**TRY IT**: Would you restate all of the entries verbatim, minus any images?

**Stored items from a collection**:
::::::::::
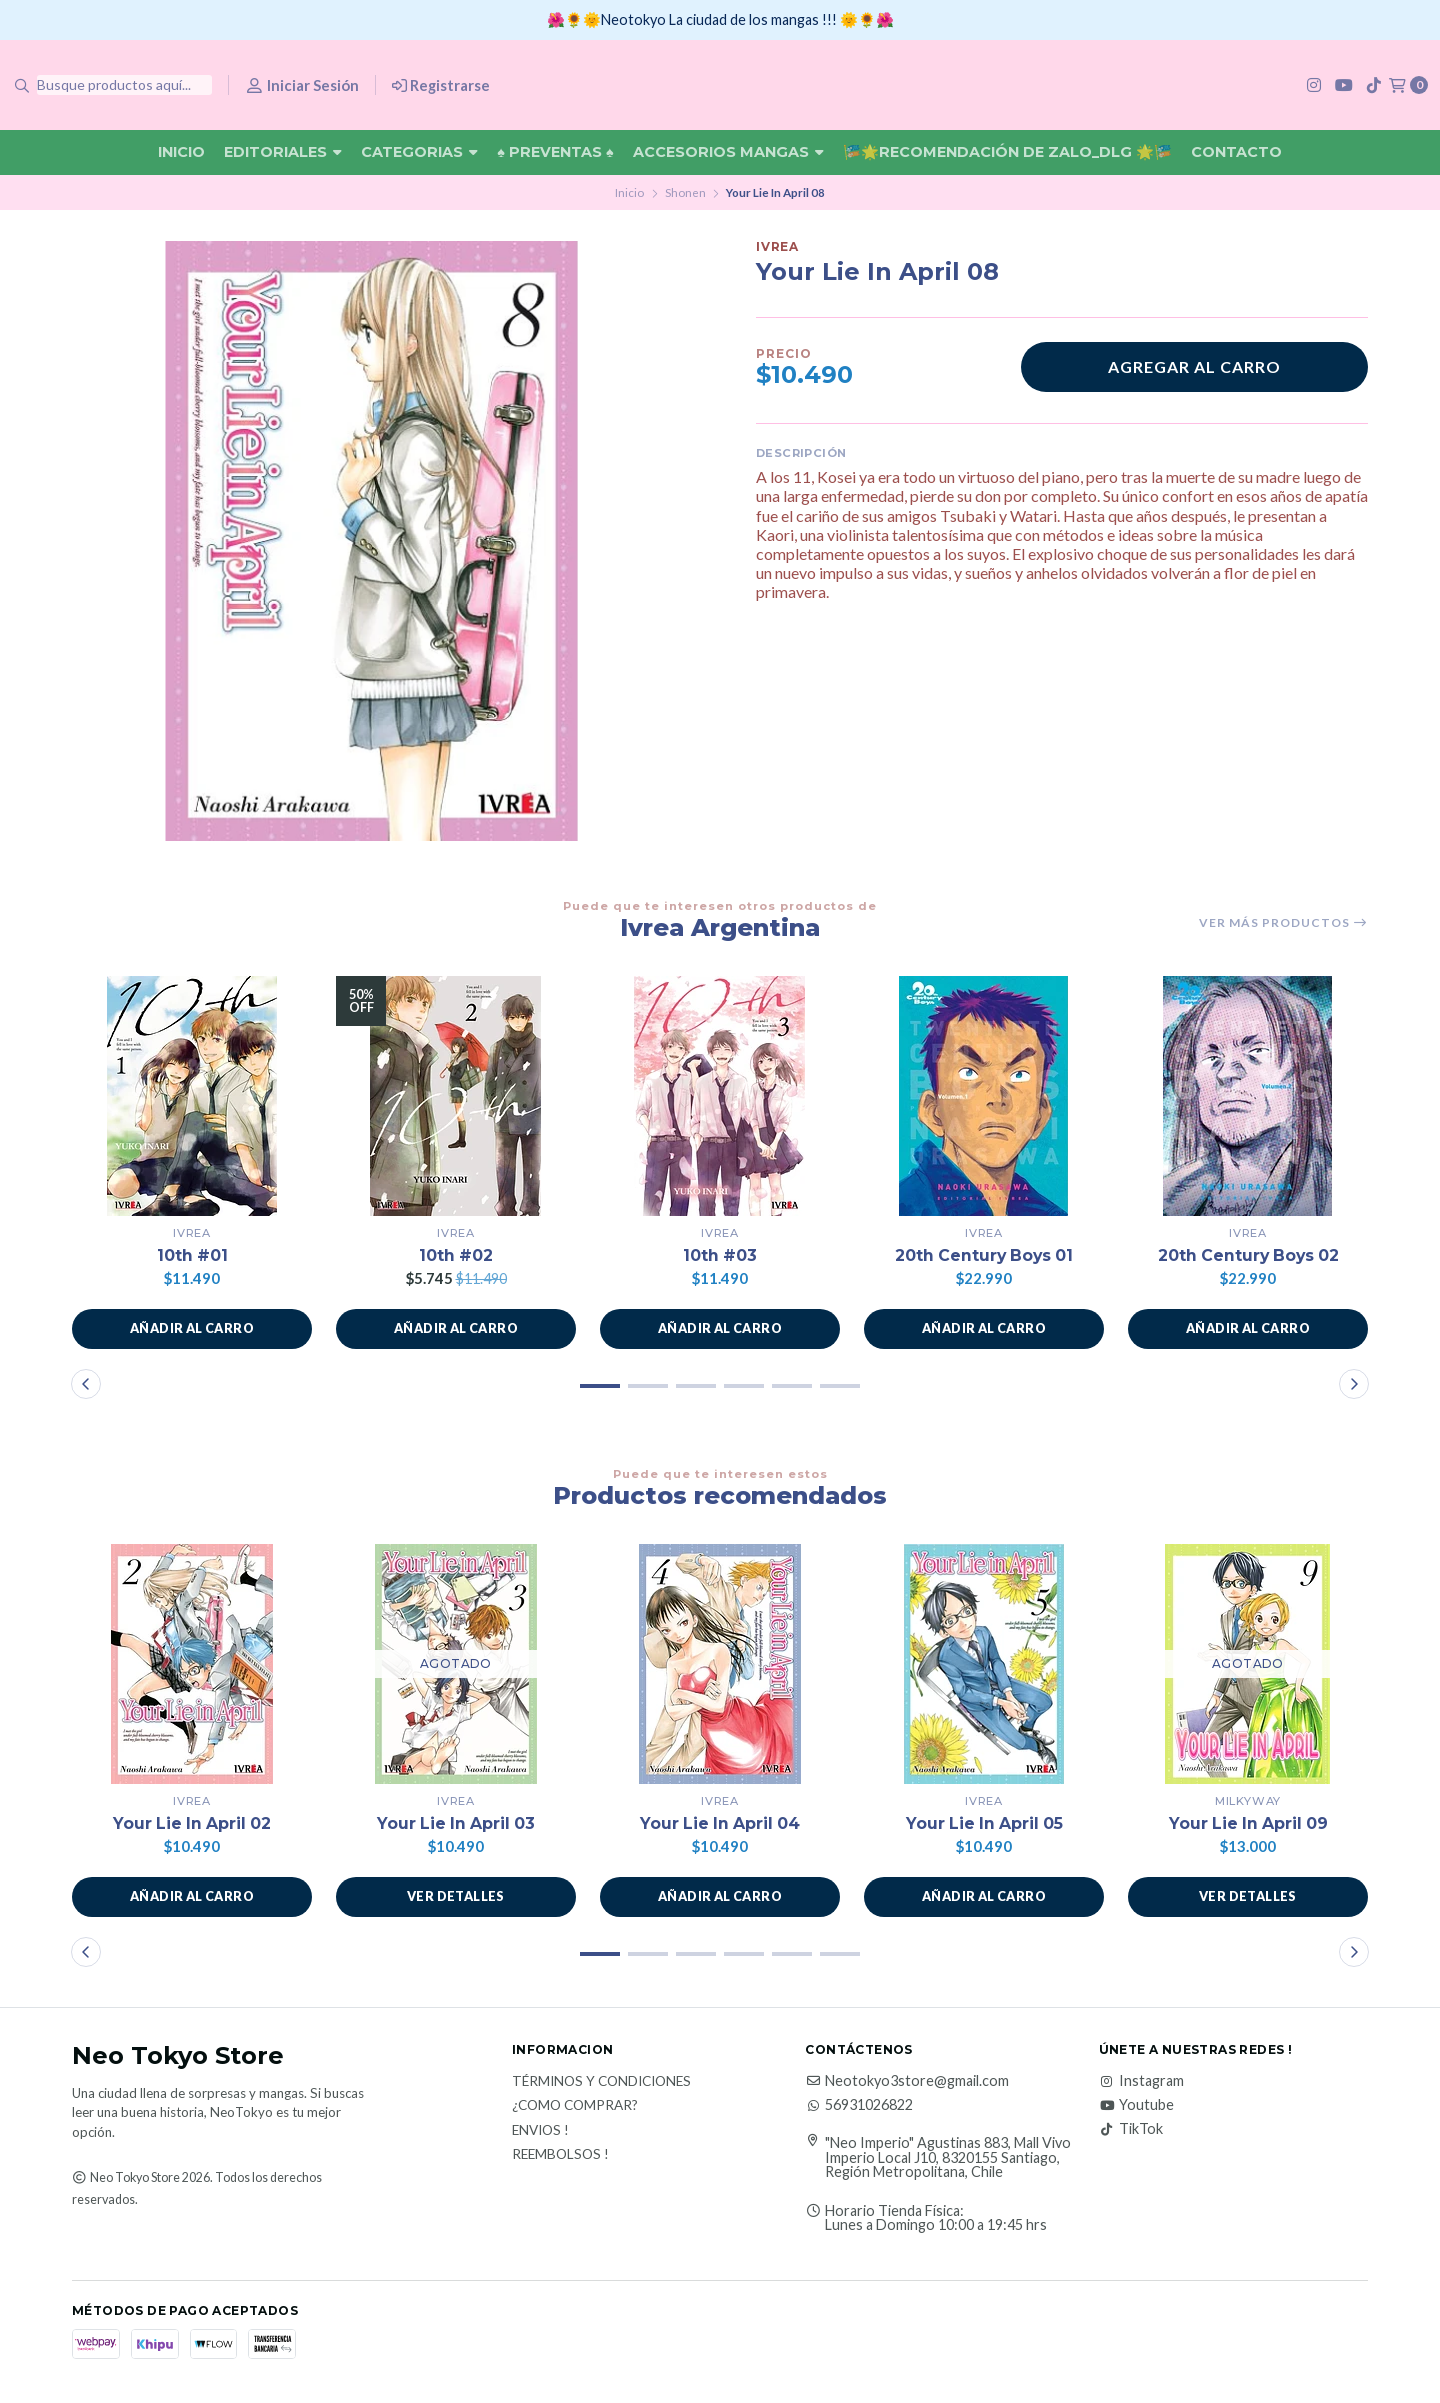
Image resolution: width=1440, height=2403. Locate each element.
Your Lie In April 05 (984, 1823)
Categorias (419, 152)
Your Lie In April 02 (192, 1823)
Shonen (685, 192)
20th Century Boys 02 (1248, 1255)
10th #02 (456, 1255)
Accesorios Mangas (728, 152)
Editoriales (283, 152)
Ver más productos (1283, 923)
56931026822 (859, 2105)
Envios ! (540, 2131)
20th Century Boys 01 (984, 1255)
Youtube (1136, 2105)
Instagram (1141, 2081)
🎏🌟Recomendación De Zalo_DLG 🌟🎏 (1007, 152)
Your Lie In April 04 (720, 1823)
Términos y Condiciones (601, 2082)
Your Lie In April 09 (1248, 1823)
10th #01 (192, 1255)
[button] (192, 1329)
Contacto (1236, 152)
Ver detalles (456, 1897)
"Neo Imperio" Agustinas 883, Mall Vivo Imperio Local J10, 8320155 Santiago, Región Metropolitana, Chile (948, 2157)
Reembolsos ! (560, 2155)
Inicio (181, 152)
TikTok (1131, 2129)
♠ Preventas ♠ (555, 152)
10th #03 (720, 1255)
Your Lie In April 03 (456, 1823)
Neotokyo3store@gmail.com (907, 2081)
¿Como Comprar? (575, 2106)
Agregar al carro (1194, 366)
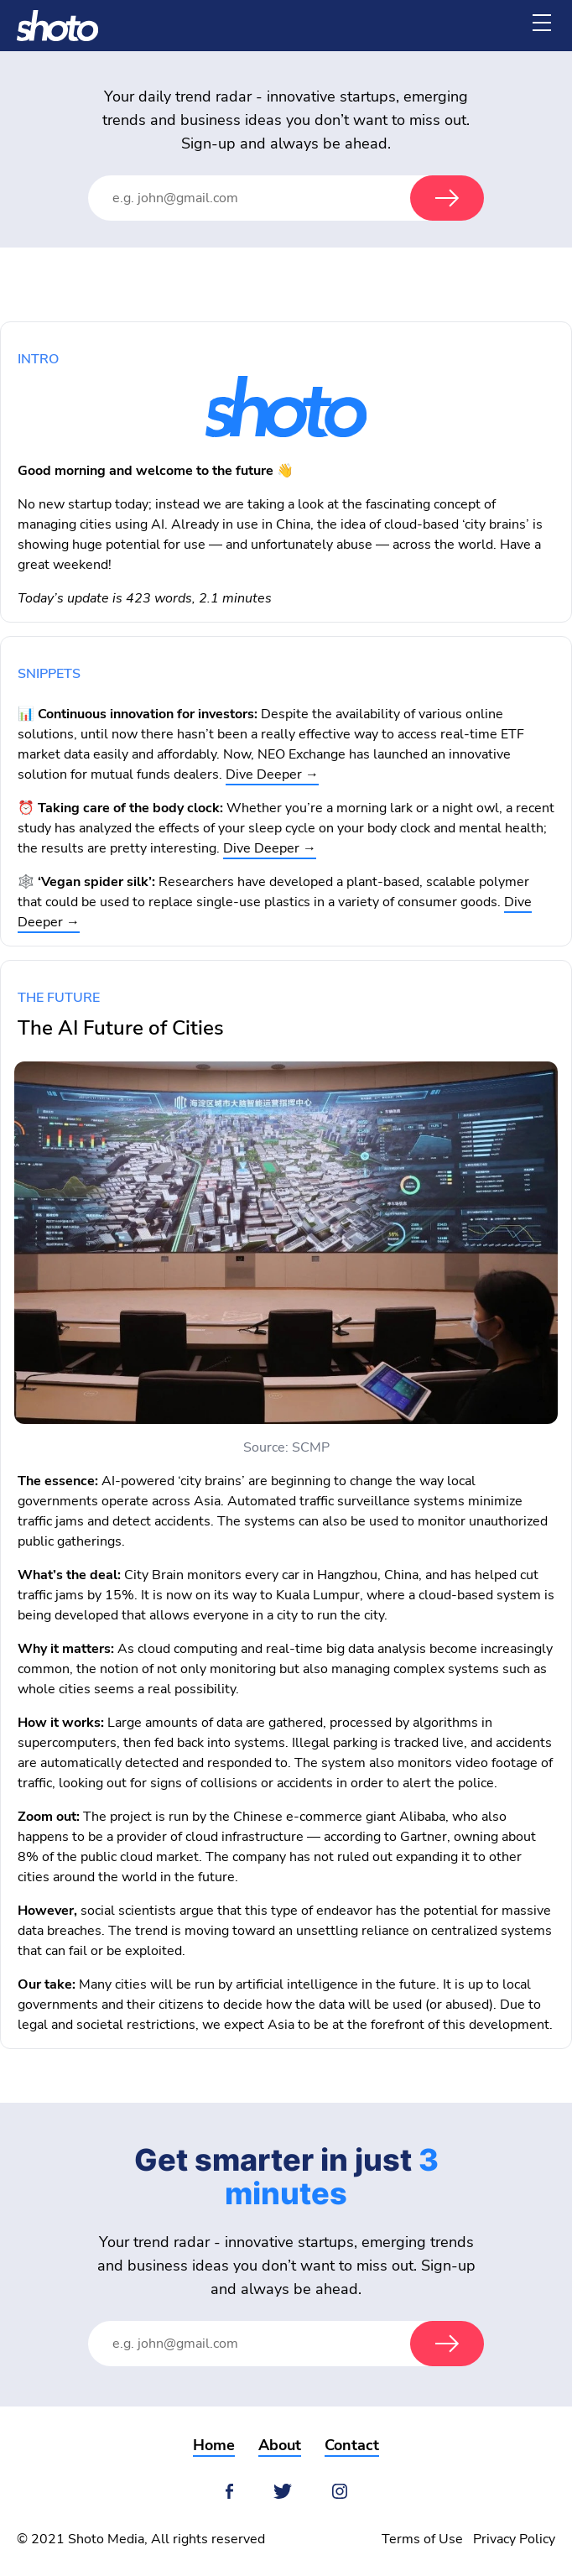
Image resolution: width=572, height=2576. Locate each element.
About (279, 2445)
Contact (352, 2445)
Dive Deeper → (272, 774)
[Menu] (541, 22)
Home (214, 2445)
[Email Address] (266, 198)
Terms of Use (422, 2539)
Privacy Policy (514, 2539)
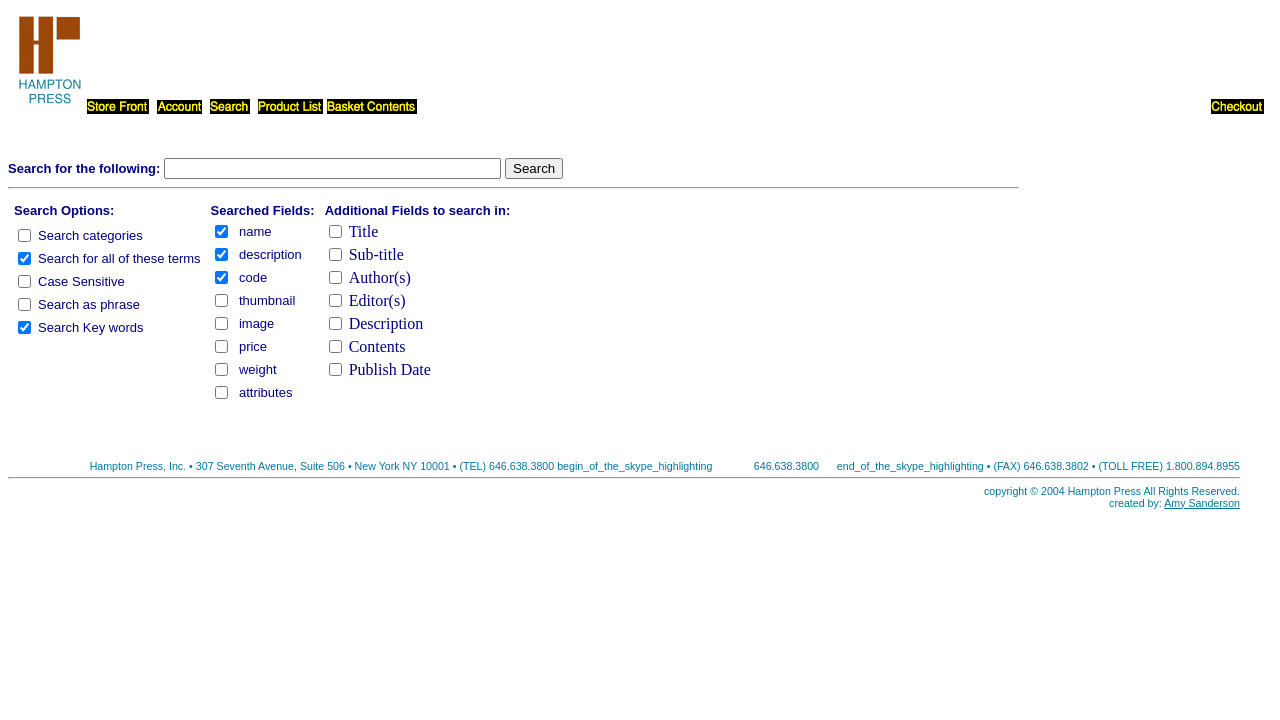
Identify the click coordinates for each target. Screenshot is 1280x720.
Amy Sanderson (1202, 503)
::::::::::
**SOLUTION BELOW**:
Image resolution: width=1440, height=2403. Locate each element.
Your Lie In April 05 (984, 1823)
Categorias (419, 152)
Your Lie In April 02 (192, 1823)
Shonen (685, 192)
20th Century Boys 02 (1248, 1255)
10th #02 (456, 1255)
Accesorios Mangas (728, 152)
Editoriales (283, 152)
Ver más productos (1283, 923)
56931026822 (859, 2105)
Envios ! (540, 2131)
20th Century Boys 01 (984, 1255)
Youtube (1136, 2105)
Instagram (1141, 2081)
🎏🌟Recomendación De Zalo_DLG 🌟🎏 (1007, 152)
Your Lie In April 04 (720, 1823)
Términos y Condiciones (601, 2082)
Your Lie In April 09 (1248, 1823)
10th #01 (192, 1255)
[button] (192, 1329)
Contacto (1236, 152)
Ver detalles (456, 1897)
"Neo Imperio" Agustinas 883, Mall Vivo Imperio Local J10, 8320155 Santiago, Región Metropolitana, Chile (948, 2157)
Reembolsos ! (560, 2155)
Inicio (181, 152)
TikTok (1131, 2129)
♠ Preventas ♠ (555, 152)
10th #03 (720, 1255)
Your Lie In April 03 (456, 1823)
Neotokyo3store@gmail.com (907, 2081)
¿Como Comprar? (575, 2106)
Agregar al carro (1194, 366)
Image resolution: width=572, height=2576. Locate each element.
About (279, 2445)
Contact (352, 2445)
Dive Deeper → (272, 774)
[Menu] (541, 22)
Home (214, 2445)
[Email Address] (266, 198)
Terms of Use (422, 2539)
Privacy Policy (514, 2539)
Identify the click coordinates for each target. Screenshot is 1280x720.
Amy Sanderson (1202, 503)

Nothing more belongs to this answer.